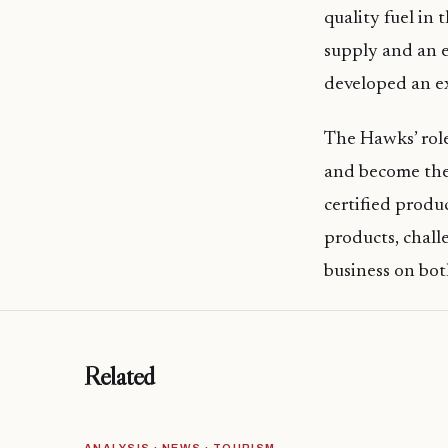
quality fuel in
supply and an e
developed an ex
The Hawks’ role
and become thei
certified produc
products, chall
business on bot
Related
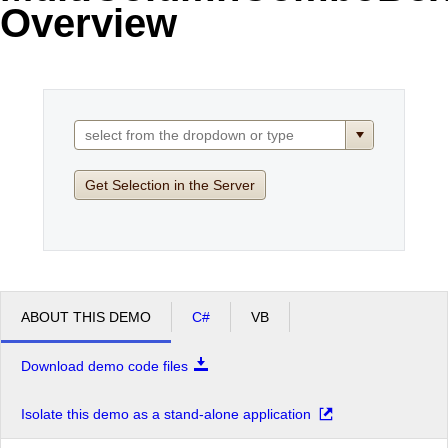
Overview
Office2010Black
Windows7
Get Selection in the Server
ABOUT THIS DEMO
C#
VB
Download demo code files
Isolate this demo as a stand-alone application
☆ ☆ ☆ ☆ ☆
Problem to solve: All of the records above should be reproduced exactly, with the pictures left out.

Answer to this problem:
quality fuel in
supply and an e
developed an ex
The Hawks’ role
and become thei
certified produc
products, chall
business on bot
Related
Overview
Office2010Black
Windows7
Get Selection in the Server
ABOUT THIS DEMO
C#
VB
Download demo code files
Isolate this demo as a stand-alone application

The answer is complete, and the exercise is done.